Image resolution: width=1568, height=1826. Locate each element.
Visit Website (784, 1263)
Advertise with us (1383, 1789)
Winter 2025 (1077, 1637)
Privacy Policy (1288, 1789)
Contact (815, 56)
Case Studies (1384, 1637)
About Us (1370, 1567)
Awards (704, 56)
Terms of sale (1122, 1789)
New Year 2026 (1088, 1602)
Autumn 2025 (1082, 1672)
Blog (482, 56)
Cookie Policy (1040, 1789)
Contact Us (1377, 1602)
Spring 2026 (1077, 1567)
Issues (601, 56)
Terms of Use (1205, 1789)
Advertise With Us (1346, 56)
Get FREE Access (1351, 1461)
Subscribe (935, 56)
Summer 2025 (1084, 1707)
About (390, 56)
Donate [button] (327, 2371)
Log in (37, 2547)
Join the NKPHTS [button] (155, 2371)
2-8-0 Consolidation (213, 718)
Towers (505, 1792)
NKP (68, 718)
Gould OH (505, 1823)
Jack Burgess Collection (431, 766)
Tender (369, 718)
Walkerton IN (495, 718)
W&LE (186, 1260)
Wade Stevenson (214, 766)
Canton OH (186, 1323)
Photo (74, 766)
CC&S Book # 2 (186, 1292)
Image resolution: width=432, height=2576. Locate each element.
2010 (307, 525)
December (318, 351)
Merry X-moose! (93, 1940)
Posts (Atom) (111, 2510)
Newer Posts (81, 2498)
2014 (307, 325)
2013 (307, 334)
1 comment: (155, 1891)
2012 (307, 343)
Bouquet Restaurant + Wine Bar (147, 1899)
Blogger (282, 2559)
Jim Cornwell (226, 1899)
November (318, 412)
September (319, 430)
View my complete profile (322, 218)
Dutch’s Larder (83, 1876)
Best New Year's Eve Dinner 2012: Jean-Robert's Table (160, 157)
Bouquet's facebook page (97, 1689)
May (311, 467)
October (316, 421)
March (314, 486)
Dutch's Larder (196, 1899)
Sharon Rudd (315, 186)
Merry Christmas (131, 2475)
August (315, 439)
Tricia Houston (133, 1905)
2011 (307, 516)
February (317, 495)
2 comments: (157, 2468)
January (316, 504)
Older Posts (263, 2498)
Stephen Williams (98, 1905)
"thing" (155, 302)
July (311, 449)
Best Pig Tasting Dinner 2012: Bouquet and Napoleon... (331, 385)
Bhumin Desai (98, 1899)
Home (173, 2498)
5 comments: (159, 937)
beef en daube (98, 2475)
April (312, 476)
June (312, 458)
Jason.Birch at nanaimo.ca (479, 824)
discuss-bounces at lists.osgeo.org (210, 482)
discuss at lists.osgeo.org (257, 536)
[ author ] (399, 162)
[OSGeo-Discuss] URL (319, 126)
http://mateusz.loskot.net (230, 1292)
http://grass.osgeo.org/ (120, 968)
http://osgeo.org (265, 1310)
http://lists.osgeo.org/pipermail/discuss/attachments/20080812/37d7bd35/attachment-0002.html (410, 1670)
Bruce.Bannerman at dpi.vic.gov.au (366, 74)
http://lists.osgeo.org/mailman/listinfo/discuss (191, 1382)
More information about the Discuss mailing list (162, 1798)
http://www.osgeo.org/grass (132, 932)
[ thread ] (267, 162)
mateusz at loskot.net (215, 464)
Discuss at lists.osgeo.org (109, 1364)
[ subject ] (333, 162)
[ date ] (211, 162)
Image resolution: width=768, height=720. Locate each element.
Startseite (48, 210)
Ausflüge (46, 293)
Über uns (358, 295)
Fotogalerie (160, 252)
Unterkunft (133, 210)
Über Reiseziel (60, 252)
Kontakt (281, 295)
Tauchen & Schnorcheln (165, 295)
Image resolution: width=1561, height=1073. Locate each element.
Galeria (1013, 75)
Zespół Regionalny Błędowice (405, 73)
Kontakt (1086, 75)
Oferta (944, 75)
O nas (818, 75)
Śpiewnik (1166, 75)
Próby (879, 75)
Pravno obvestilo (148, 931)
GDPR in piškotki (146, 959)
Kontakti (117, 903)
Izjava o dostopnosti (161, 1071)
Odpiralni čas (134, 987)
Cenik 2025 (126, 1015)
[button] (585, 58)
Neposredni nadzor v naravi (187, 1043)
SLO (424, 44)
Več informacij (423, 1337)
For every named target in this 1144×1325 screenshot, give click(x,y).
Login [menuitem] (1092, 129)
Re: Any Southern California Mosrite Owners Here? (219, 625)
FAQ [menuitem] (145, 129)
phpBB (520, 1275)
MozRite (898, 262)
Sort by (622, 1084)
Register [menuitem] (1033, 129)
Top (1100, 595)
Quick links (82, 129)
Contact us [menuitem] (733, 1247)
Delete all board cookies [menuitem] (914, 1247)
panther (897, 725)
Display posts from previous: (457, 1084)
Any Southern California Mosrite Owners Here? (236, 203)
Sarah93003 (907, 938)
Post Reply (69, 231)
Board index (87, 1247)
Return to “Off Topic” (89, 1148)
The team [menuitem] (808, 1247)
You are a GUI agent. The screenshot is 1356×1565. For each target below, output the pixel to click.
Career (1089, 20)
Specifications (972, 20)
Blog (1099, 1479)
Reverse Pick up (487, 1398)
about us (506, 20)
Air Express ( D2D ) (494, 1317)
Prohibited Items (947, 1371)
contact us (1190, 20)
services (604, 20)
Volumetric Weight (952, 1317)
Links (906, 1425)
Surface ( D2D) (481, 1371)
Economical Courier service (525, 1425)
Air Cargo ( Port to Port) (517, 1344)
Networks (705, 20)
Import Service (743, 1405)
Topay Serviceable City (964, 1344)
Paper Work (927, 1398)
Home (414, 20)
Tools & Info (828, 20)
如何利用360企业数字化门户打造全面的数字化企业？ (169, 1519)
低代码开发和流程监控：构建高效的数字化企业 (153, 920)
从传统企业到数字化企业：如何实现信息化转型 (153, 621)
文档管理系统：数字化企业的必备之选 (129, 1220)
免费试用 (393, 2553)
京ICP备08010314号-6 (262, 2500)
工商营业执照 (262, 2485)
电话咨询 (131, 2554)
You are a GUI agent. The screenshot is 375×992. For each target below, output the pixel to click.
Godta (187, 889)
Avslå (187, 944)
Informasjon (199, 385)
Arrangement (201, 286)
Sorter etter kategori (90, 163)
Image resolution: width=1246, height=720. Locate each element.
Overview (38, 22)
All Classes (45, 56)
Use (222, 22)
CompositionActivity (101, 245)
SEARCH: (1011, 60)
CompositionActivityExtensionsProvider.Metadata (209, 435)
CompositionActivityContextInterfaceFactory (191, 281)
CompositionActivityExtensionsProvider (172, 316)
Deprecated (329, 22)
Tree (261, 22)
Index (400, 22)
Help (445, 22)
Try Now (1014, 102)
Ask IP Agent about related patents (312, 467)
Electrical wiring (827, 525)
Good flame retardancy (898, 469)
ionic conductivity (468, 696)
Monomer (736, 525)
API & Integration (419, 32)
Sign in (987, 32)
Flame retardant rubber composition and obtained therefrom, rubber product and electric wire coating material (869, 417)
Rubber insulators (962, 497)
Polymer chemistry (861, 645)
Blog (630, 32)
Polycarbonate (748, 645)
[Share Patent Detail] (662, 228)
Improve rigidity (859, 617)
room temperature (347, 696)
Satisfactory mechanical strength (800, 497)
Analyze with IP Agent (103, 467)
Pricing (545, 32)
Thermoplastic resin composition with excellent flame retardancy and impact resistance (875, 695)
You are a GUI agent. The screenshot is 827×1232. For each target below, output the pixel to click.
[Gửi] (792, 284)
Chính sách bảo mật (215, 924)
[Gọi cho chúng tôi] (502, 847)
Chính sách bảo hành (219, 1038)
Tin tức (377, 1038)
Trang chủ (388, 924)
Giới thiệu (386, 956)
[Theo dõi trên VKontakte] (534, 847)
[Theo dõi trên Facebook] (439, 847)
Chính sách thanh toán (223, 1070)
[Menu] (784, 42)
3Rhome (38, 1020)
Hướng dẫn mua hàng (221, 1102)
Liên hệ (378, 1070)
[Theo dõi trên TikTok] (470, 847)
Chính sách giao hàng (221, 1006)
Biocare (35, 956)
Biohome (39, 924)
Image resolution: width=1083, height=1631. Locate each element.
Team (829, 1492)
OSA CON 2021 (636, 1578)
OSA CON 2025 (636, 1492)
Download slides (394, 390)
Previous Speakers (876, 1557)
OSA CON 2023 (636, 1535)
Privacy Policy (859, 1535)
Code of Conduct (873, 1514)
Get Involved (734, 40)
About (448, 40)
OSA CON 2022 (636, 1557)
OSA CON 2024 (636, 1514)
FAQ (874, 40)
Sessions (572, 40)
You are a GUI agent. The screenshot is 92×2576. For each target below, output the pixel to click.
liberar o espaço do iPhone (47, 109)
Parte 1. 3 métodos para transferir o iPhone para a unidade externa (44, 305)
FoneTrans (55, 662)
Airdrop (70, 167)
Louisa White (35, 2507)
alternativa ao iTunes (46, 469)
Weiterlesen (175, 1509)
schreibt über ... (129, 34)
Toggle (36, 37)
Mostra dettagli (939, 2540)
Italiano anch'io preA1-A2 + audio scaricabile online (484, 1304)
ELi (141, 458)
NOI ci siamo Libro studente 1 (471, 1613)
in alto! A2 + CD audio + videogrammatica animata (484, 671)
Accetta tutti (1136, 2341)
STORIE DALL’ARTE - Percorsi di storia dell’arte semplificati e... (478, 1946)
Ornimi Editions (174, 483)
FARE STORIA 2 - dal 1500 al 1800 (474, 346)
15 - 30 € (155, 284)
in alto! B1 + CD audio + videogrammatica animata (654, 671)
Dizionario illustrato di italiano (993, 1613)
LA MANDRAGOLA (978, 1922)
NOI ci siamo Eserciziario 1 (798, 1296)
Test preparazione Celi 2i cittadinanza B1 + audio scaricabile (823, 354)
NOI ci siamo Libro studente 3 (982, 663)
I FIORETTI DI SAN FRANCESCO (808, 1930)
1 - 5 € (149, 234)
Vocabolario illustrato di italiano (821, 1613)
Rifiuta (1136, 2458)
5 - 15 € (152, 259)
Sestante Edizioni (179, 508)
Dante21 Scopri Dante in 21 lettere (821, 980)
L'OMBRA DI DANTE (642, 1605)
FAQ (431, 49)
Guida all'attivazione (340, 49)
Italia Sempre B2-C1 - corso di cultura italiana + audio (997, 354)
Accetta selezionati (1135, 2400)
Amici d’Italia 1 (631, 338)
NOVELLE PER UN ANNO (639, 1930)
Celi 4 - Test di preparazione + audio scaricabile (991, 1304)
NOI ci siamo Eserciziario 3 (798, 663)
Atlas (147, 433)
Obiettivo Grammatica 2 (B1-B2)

» Work instructions:
Each line in the entries above, starting at the line with "2 comments: (157, 2468)" and ending at the line with "Login [menuitem] (1092, 129)", is to be printed exactly, and only those lines.

» Exercise answer:
2 comments: (157, 2468)
January (316, 504)
Older Posts (263, 2498)
Stephen Williams (98, 1905)
"thing" (155, 302)
July (311, 449)
Best Pig Tasting Dinner 2012: Bouquet and Napoleon... (331, 385)
Bhumin Desai (98, 1899)
Home (173, 2498)
5 comments: (159, 937)
beef en daube (98, 2475)
April (312, 476)
June (312, 458)
Jason.Birch at nanaimo.ca (479, 824)
discuss-bounces at lists.osgeo.org (210, 482)
discuss at lists.osgeo.org (257, 536)
[ author ] (399, 162)
[OSGeo-Discuss] URL (319, 126)
http://mateusz.loskot.net (230, 1292)
http://grass.osgeo.org/ (120, 968)
http://osgeo.org (265, 1310)
http://lists.osgeo.org/pipermail/discuss/attachments/20080812/37d7bd35/attachment-0002.html (410, 1670)
Bruce.Bannerman at dpi.vic.gov.au (366, 74)
http://lists.osgeo.org/mailman/listinfo/discuss (191, 1382)
More information about the Discuss mailing list (162, 1798)
http://www.osgeo.org/grass (132, 932)
[ thread ] (267, 162)
mateusz at loskot.net (215, 464)
Discuss at lists.osgeo.org (109, 1364)
[ subject ] (333, 162)
[ date ] (211, 162)
Image resolution: width=768, height=720. Locate each element.
Startseite (48, 210)
Ausflüge (46, 293)
Über uns (358, 295)
Fotogalerie (160, 252)
Unterkunft (133, 210)
Über Reiseziel (60, 252)
Kontakt (281, 295)
Tauchen & Schnorcheln (165, 295)
Image resolution: width=1561, height=1073. Locate each element.
Galeria (1013, 75)
Zespół Regionalny Błędowice (405, 73)
Kontakt (1086, 75)
Oferta (944, 75)
O nas (818, 75)
Śpiewnik (1166, 75)
Próby (879, 75)
Pravno obvestilo (148, 931)
GDPR in piškotki (146, 959)
Kontakti (117, 903)
Izjava o dostopnosti (161, 1071)
Odpiralni čas (134, 987)
Cenik 2025 (126, 1015)
[button] (585, 58)
Neposredni nadzor v naravi (187, 1043)
SLO (424, 44)
Več informacij (423, 1337)
For every named target in this 1144×1325 screenshot, give click(x,y).
Login [menuitem] (1092, 129)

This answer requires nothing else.